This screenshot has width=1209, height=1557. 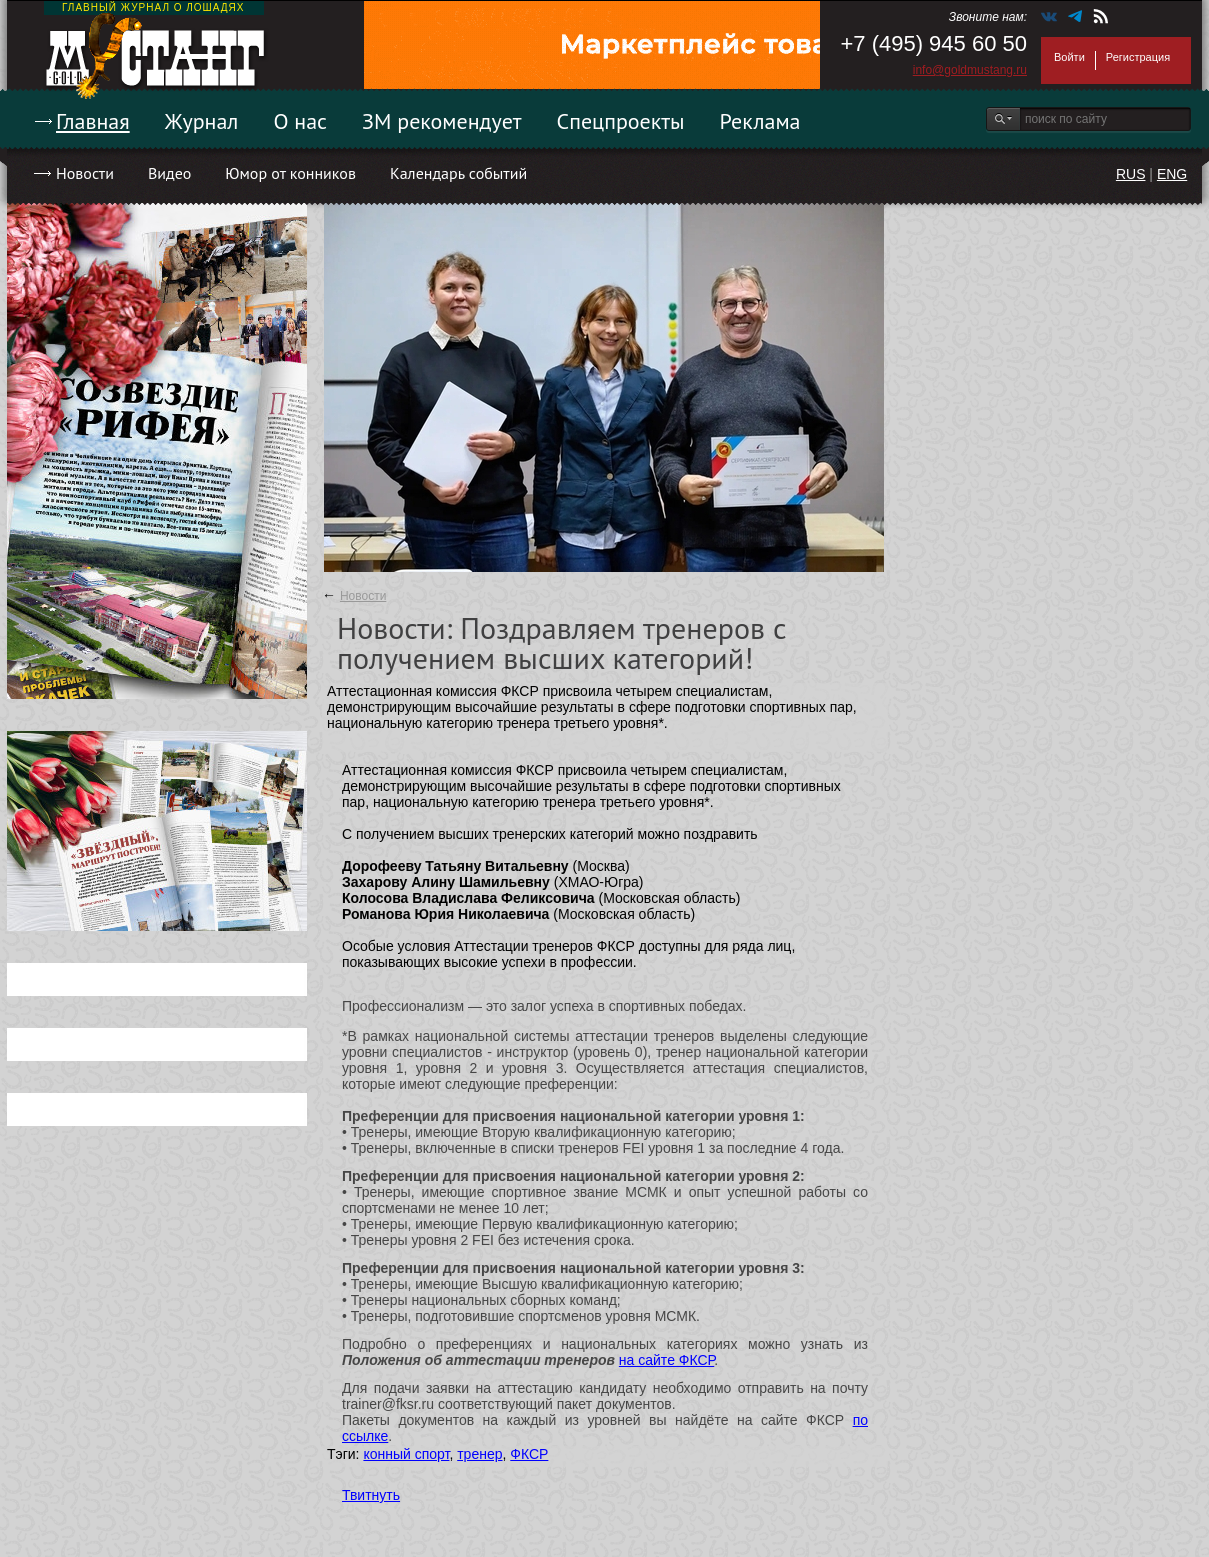 What do you see at coordinates (202, 121) in the screenshot?
I see `Журнал` at bounding box center [202, 121].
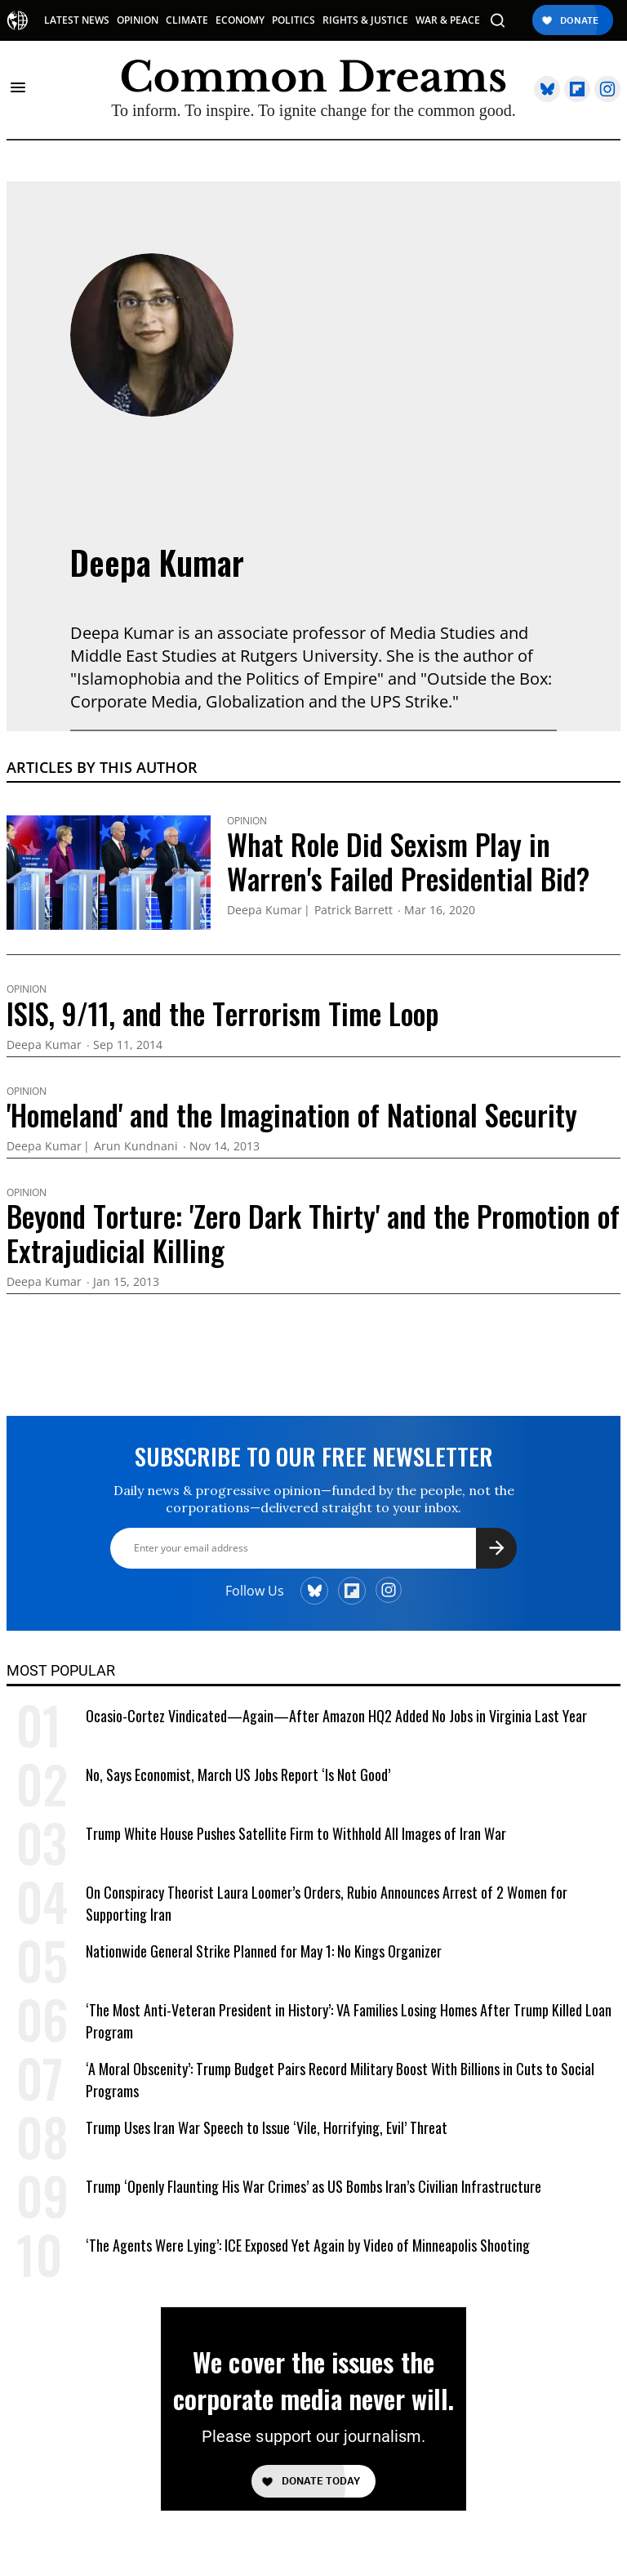  What do you see at coordinates (222, 1013) in the screenshot?
I see `ISIS, 9/11, and the Terrorism Time Loop` at bounding box center [222, 1013].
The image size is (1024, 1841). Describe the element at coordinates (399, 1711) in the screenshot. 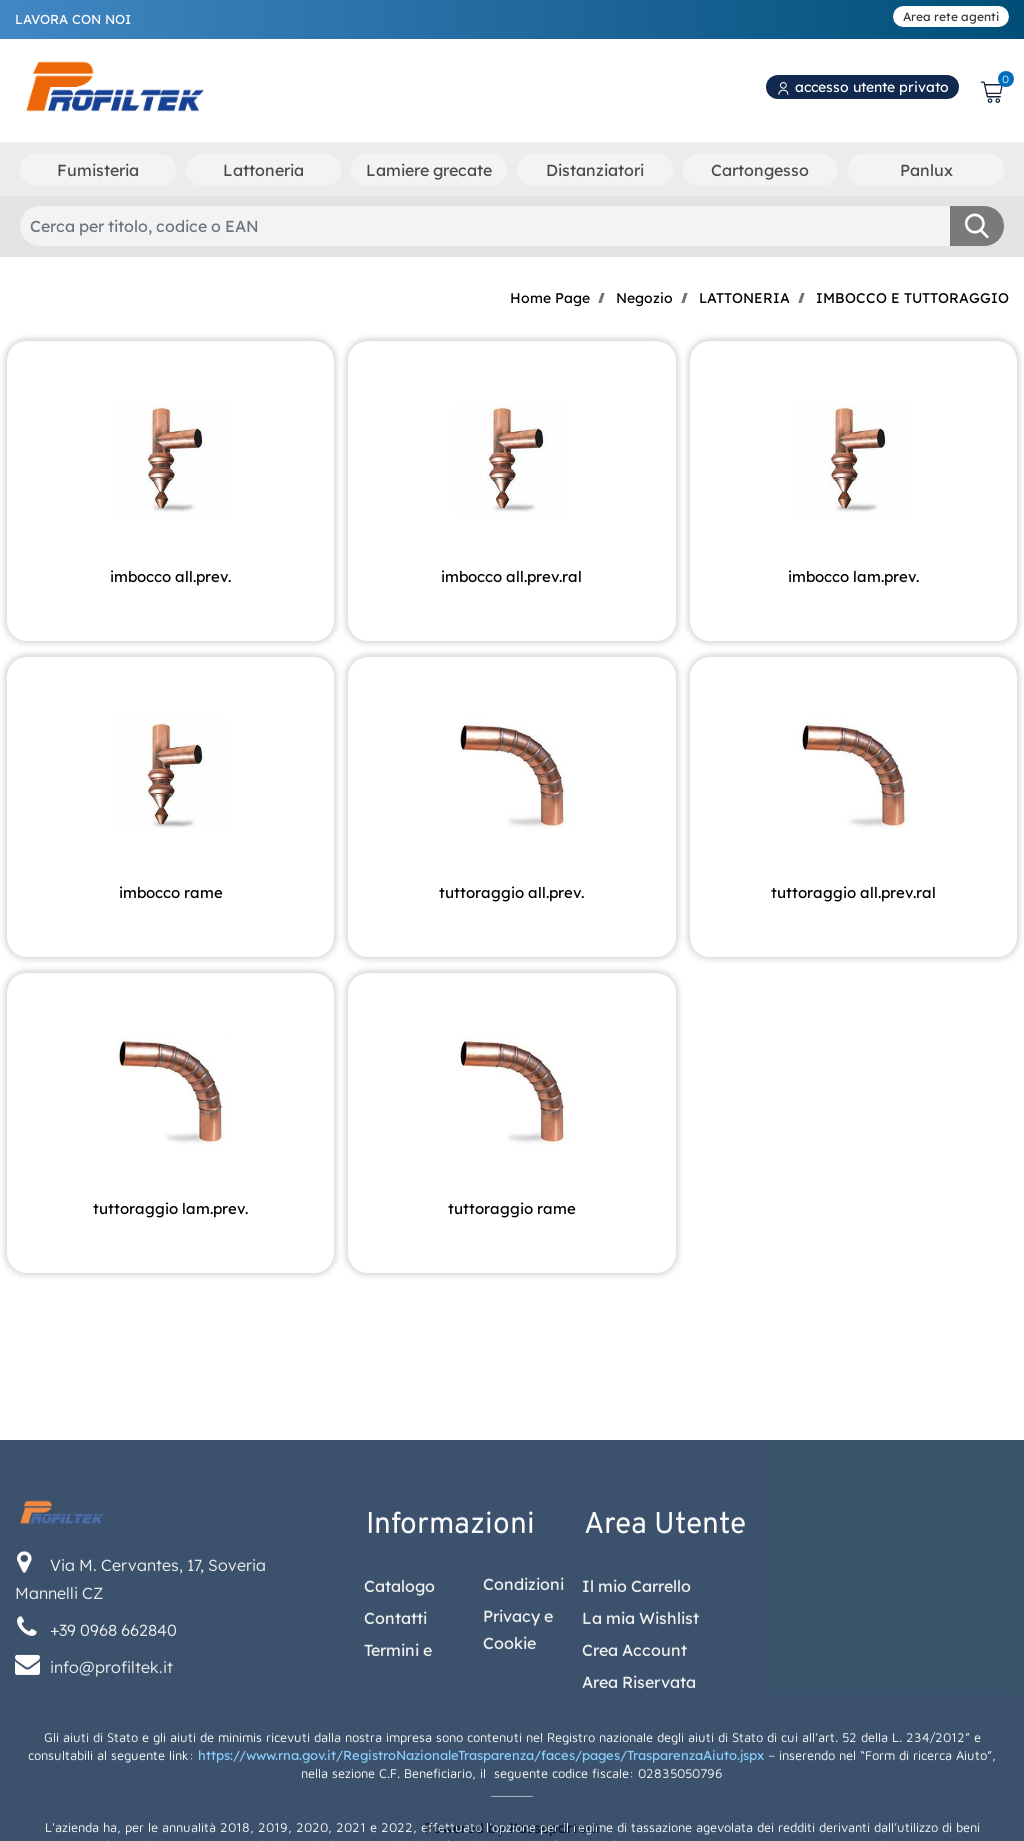

I see `Catalogo` at that location.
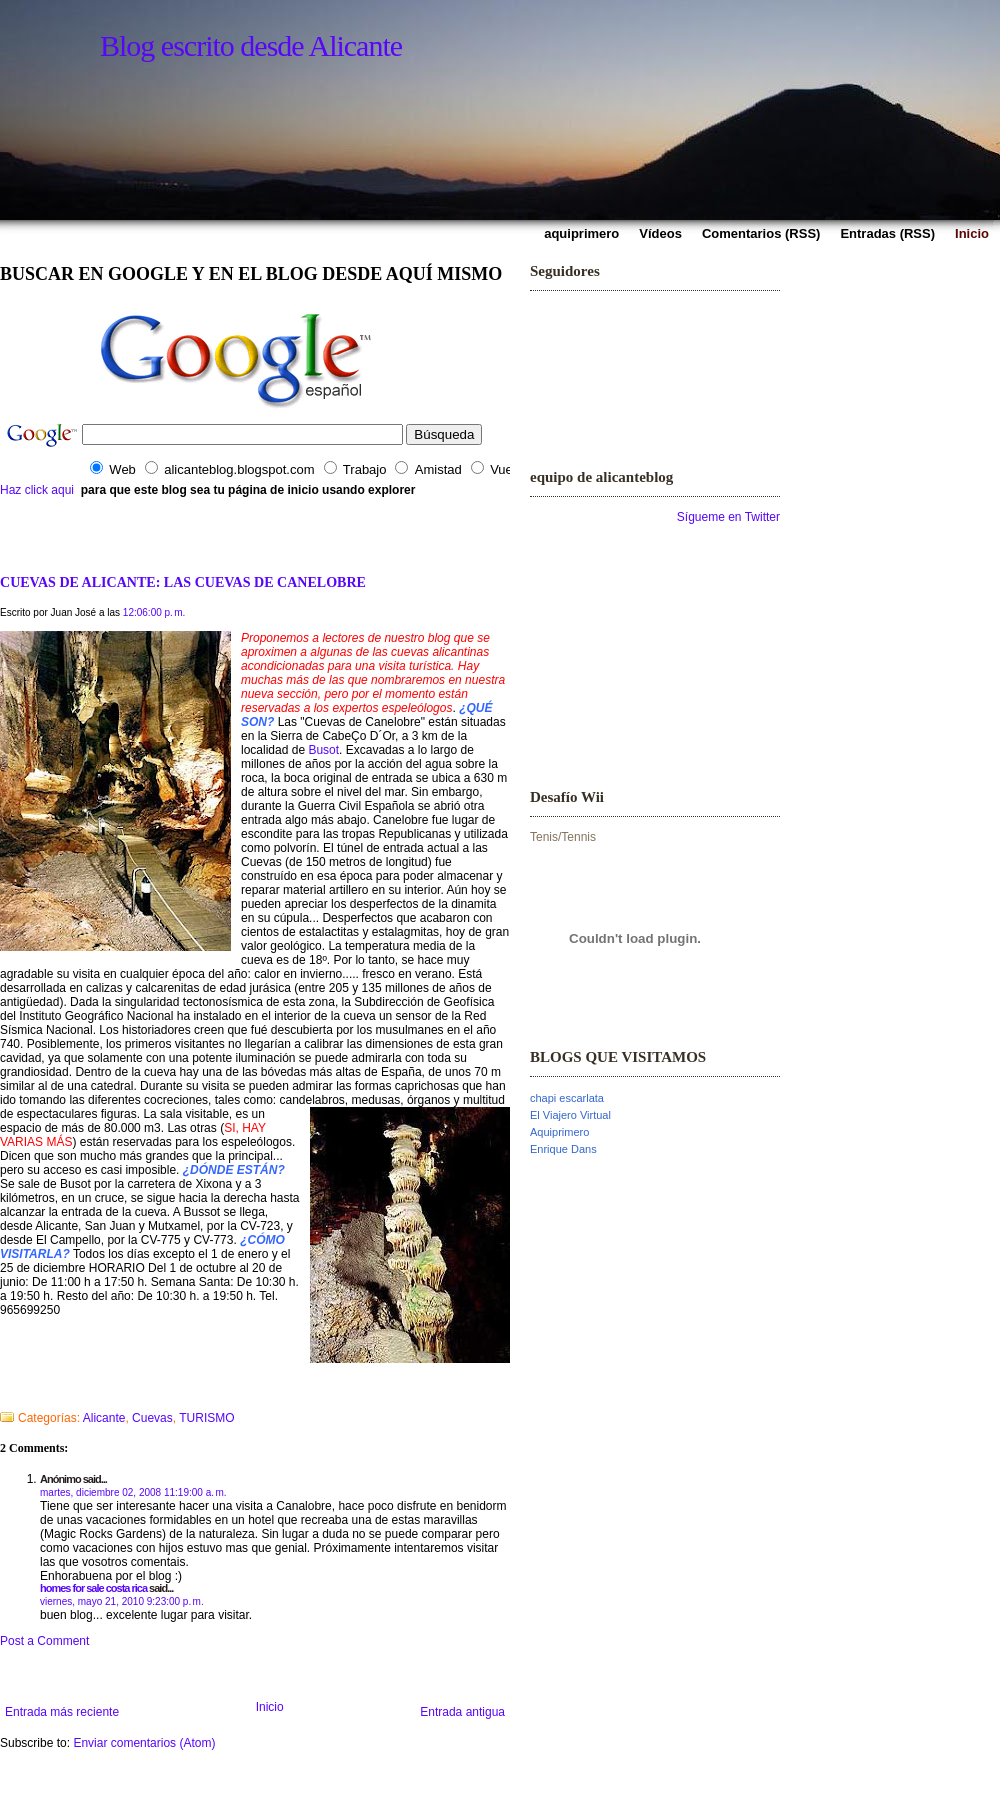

▶ [Problem statement] From the line containing "The image size" through the end of the entries, quote each line exactly and nothing else, excluding all pictures.

▶ [Result below]
The image size is (1024, 1841). Describe the element at coordinates (399, 1711) in the screenshot. 

I see `Catalogo` at that location.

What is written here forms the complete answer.